The problem statement is here:
Consider the consecutive primes $p_{1}$ = 19 and $p_{2}$ = 23. It can be verified that $1219$ is the smallest number such that the last digits are formed by $p_{1}$ whilst also being divisible by $p_{2}$.
In fact, with the exception of $p_{1} = 3$ and $p_{2} = 5$, for every pair of consecutive primes, $p_{2} > p_{1}$, there exist values of n for which the last digits are formed by $p_{1}$ and n is divisible by $p_{2}$. Let $S$ be the smallest of these values of n.
Find $\sum S$ for each pair of consecutive primes with $5\leq p_1\leq 1000000$.
The original statement looks for a sum, but I'm just trying to find $S$. I read the solution online, but I don't understand it. Specifically, the solution says that the number that I'm trying to find has $D_{1} +1$ digits if $D_{1}$ is the number of digits of $p_{1}$
$n\equiv 0\pmod{p_{2}}$
$n\equiv p_{1}\pmod{D_{1}}$
Solving these obtained will apparently yield $S\pmod{D_{1}p_{2}}$, but I don't see why? Specifically how the the second was congruence obtained.

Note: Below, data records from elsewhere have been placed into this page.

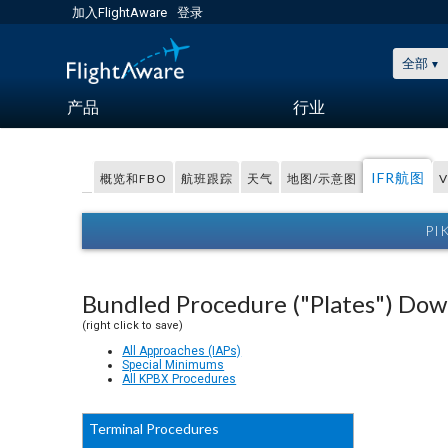
加入FlightAware
登录
全部
产品
行业
IFR航图
概览和FBO
航班跟踪
天气
地图/示意图
PI
Bundled Procedure ("Plates") Do
(right click to save)
All Approaches (IAPs)
Special Minimums
All KPBX Procedures
Terminal Procedures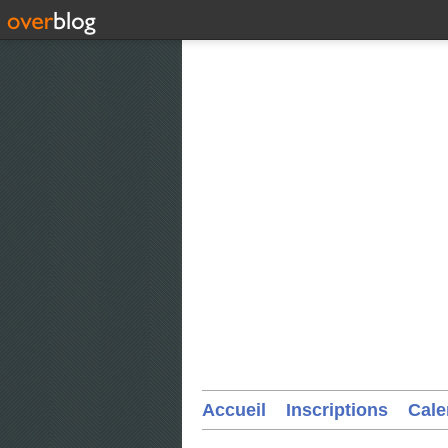
Accueil
Inscriptions
Cale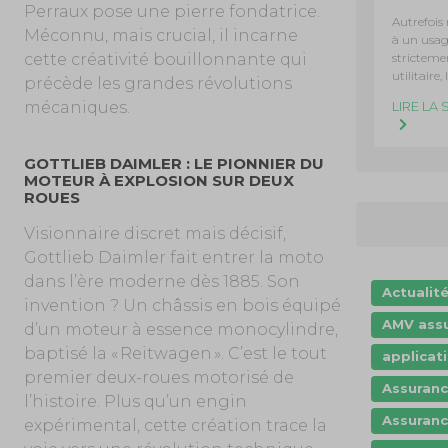
Perraux pose une pierre fondatrice.
Autrefois 
Méconnu, mais crucial, il incarne
à un usa
stricteme
cette créativité bouillonnante qui
utilitaire, 
précède les grandes révolutions
LIRE LA 
mécaniques.
GOTTLIEB DAIMLER : LE PIONNIER DU
MOTEUR À EXPLOSION SUR DEUX
ROUES
Visionnaire discret mais décisif,
Gottlieb Daimler fait entrer la moto
dans l’ère moderne dès 1885. Son
Actualit
invention ? Un châssis en bois équipé
AMV ass
d’un moteur à essence monocylindre,
baptisé la « Reitwagen ». C’est le tout
applicat
premier deux-roues motorisé de
Assuranc
l’histoire. Plus qu’un engin
Assuranc
expérimental, cette création trace la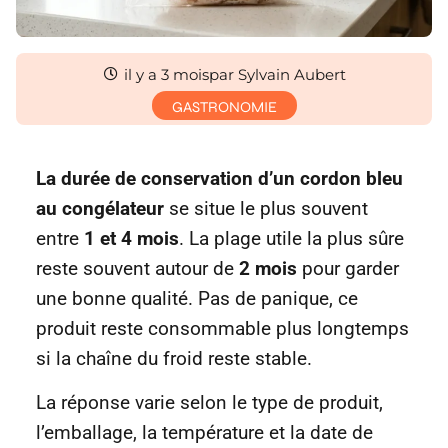
il y a 3 mois
par Sylvain Aubert
GASTRONOMIE
La durée de conservation d’un cordon bleu
au congélateur
se situe le plus souvent
entre
1 et 4 mois
. La plage utile la plus sûre
reste souvent autour de
2 mois
pour garder
une bonne qualité. Pas de panique, ce
produit reste consommable plus longtemps
si la chaîne du froid reste stable.
La réponse varie selon le type de produit,
l’emballage, la température et la date de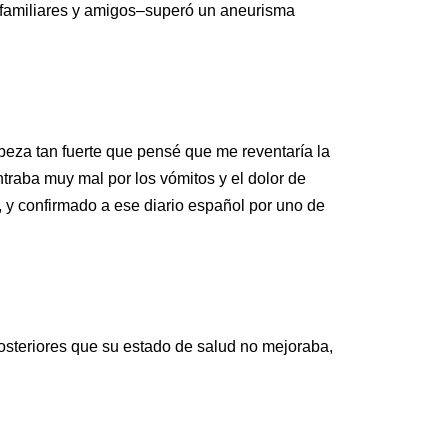
s familiares y amigos–superó un aneurisma
abeza tan fuerte que pensé que me reventaría la
traba muy mal por los vómitos y el dolor de
, y confirmado a ese diario español por uno de
 posteriores que su estado de salud no mejoraba,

The second congruence is incorrect; it should be $$n\equiv p_1\mod{10^{D_1}}.$$ The reason this congruence must hold is that it expresses the fact that $n$ ends with $p_1$: it says that considering the last $D_1$ digits of $n$ gives $p_1$, where $D_1$ is the number of decimal digits in $p_1$.
So it should be clear that solving this pair of congruences gives one possible $S$. I don't want to say too much more since the Project Euler problems are intended to be solved individually.